Last week, Pennsylvania officials have proposed changing some of the requirements that seek to strengthen immunization at the time of school entry. If they pass, the changes would bring the state more in line with the rest of the nation.
The updates would require schoolchildren to complete – not just start – the series of multi-dose vaccines. Moreover, entry into 12th grade would come with an additional dose of meningococcal vaccine, and the required list will include pertussis (whooping cough) vaccine, even though most children already get it in combination with other vaccines.
Unfortunately, officials have not altered the biggest limitation in state policy, one that infectious diseases experts would likely do without: the legislature that allows parents to exempt their children from being vaccine for moral, philosophical, or religious reasons.

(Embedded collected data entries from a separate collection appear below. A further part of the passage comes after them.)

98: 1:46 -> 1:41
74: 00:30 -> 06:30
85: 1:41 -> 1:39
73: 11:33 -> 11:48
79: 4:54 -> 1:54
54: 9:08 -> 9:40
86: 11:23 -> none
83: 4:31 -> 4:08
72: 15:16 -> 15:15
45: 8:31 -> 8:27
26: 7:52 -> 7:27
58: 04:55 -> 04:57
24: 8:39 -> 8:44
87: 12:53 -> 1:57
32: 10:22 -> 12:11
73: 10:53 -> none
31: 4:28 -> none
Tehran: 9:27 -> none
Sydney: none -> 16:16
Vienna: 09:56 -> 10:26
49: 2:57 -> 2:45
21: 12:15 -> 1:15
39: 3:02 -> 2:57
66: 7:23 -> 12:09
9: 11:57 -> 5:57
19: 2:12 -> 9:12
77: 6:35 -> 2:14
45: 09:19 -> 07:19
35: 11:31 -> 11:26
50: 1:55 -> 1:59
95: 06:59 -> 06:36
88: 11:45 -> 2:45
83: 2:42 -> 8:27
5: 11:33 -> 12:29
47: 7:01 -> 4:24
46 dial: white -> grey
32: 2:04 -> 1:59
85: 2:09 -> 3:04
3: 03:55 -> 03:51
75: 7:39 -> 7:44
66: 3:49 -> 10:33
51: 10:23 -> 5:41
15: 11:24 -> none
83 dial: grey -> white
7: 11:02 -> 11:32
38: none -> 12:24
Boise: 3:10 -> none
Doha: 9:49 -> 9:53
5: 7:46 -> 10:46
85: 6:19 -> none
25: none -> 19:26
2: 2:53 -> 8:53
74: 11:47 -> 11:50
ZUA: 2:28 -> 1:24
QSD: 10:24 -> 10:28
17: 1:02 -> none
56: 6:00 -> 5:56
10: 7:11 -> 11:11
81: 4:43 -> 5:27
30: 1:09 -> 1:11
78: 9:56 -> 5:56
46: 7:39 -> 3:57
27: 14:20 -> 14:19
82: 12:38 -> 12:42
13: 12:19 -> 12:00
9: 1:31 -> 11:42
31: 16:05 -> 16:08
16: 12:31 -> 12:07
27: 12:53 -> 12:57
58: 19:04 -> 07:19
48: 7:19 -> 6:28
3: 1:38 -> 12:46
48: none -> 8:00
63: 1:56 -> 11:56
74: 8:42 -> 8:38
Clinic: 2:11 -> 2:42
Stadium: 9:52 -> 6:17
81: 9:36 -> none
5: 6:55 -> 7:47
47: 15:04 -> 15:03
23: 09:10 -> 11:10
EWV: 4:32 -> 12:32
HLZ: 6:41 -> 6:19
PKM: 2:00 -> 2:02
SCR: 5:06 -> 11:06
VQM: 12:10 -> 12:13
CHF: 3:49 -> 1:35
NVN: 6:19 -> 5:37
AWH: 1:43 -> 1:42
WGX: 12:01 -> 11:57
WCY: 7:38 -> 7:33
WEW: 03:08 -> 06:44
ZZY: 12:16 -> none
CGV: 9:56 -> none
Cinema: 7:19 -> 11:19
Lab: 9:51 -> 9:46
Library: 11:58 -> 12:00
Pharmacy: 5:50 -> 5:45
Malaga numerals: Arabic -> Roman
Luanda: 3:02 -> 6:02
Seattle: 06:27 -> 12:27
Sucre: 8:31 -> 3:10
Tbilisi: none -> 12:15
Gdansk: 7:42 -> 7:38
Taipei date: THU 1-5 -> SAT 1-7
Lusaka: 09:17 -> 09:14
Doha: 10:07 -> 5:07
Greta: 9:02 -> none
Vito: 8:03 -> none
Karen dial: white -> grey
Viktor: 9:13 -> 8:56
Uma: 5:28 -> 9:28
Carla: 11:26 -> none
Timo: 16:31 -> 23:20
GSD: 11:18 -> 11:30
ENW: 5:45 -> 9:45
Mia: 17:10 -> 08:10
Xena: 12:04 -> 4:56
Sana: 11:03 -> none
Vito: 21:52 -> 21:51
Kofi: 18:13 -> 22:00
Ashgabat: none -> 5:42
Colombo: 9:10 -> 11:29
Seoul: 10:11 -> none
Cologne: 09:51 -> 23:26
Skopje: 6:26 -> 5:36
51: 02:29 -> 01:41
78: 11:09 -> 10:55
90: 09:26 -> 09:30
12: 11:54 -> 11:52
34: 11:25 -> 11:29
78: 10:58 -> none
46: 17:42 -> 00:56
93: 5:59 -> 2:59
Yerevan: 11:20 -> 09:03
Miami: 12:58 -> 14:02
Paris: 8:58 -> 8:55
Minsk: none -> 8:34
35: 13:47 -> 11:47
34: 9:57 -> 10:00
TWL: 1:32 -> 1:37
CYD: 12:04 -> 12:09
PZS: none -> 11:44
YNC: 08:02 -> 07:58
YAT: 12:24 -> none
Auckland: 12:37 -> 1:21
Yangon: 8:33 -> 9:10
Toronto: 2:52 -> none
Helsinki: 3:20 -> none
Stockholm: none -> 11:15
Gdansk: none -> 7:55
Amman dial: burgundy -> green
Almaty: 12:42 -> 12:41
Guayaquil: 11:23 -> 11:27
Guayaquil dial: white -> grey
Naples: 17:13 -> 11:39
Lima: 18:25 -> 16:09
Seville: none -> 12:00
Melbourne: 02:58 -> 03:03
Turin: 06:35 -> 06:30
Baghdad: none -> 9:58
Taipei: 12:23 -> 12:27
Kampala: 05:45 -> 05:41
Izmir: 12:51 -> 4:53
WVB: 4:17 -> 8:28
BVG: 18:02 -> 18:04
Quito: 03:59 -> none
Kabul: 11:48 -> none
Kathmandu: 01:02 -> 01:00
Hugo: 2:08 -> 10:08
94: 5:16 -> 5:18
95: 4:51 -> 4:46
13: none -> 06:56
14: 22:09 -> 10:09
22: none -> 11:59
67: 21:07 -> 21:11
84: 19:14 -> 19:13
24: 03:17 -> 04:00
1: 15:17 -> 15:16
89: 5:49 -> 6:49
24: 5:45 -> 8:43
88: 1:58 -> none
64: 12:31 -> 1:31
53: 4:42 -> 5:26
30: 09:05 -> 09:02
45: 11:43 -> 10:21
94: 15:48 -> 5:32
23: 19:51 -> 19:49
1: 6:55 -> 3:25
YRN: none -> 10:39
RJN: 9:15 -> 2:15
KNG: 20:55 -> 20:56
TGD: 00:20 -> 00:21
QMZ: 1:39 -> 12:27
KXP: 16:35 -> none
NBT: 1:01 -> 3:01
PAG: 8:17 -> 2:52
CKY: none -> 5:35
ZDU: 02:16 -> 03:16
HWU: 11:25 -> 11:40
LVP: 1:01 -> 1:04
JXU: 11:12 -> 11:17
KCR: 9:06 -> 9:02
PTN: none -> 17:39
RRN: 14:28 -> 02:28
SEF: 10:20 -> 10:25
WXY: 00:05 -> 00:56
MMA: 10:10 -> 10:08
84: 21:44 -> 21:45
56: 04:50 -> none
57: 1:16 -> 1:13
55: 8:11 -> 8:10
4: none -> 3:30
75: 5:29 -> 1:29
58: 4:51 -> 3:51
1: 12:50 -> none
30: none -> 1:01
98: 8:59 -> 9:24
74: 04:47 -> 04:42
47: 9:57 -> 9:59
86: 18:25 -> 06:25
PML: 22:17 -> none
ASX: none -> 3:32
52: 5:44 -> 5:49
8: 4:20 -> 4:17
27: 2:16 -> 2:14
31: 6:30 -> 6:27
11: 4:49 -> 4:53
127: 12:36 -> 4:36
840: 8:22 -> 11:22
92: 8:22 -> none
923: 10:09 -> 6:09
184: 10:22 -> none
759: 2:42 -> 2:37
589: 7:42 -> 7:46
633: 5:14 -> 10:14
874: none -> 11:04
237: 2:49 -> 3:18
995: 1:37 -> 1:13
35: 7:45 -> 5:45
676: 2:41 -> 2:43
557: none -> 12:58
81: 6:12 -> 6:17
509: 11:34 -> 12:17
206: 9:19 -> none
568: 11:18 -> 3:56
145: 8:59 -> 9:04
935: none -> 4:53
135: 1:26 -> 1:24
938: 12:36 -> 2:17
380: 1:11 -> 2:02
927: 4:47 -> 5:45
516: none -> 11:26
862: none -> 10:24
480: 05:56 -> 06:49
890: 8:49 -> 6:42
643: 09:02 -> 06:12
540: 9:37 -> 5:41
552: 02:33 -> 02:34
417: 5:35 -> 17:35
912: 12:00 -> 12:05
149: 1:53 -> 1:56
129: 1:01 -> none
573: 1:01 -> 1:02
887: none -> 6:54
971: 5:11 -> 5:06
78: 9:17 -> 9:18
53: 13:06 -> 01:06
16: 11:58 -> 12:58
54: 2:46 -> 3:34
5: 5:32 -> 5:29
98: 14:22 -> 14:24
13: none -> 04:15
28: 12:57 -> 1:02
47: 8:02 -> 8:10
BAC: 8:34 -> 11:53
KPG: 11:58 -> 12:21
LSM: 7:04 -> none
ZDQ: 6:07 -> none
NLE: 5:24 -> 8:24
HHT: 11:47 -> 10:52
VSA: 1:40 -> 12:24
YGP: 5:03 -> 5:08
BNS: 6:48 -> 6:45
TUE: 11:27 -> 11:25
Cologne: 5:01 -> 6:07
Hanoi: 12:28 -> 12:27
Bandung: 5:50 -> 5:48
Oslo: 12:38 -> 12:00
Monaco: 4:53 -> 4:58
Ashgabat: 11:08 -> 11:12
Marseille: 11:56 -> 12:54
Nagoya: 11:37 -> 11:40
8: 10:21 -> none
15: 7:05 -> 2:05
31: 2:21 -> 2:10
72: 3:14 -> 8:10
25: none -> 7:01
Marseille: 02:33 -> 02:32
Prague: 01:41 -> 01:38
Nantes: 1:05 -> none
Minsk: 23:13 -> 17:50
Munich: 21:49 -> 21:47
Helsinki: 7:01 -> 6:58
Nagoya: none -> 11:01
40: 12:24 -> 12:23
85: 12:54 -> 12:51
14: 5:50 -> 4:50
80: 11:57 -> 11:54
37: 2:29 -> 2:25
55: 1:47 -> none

This year alone, philosophical exemptions have been responsible for a nationwide measles outbreak that originated in California. In response, the legislature in Sacramento has recently eliminated the philosophical and religious exemptions in spite of the highly vocal opposition. The outbreak which began at Disneyland was linked to exceptionally low vaccination rates.
Pennsylvania definitely stands out with the 8-month period granted to parents in order to get their kindergartners vaccinated, but according to the National Immunization Survey shows, the state’s coverage for childhood immunizations are well above the national median, up there with New Jersey’s.
However, the U.S. Centers for Disease Control and Prevention’s reports show a different set of state statistics. In a joint announcement in Harrisburg, the Departments of Health and Education revealed that Pennsylvania’s kindergarten vaccine rates for mumps, measles, and rubella (MMR) are dramatically lower than the national average.
Those rates are supposed to be raised by a change in the allotted time to complete multi-dose vaccine series – instead of the very permissive eight months, the period has gone down to five days. Plus, officials hope to improve accuracy of statistics by offering schools more time to report their numbers to Harrisburg.
Health Secretary Karen Murphy said that “the current eight-month provisional window for immunization presents a very real risk for children,” who can become rather easily infected. A lot of preventable, communicable diseases can be spread to others in 8 months.
At the end of the reviewing period – which can take up to 2 years – the proposed changes would apply to children in private, public, and parochial schools. During this time, advisory boards will analyze the suggested updates and there will be opportunities for public comment.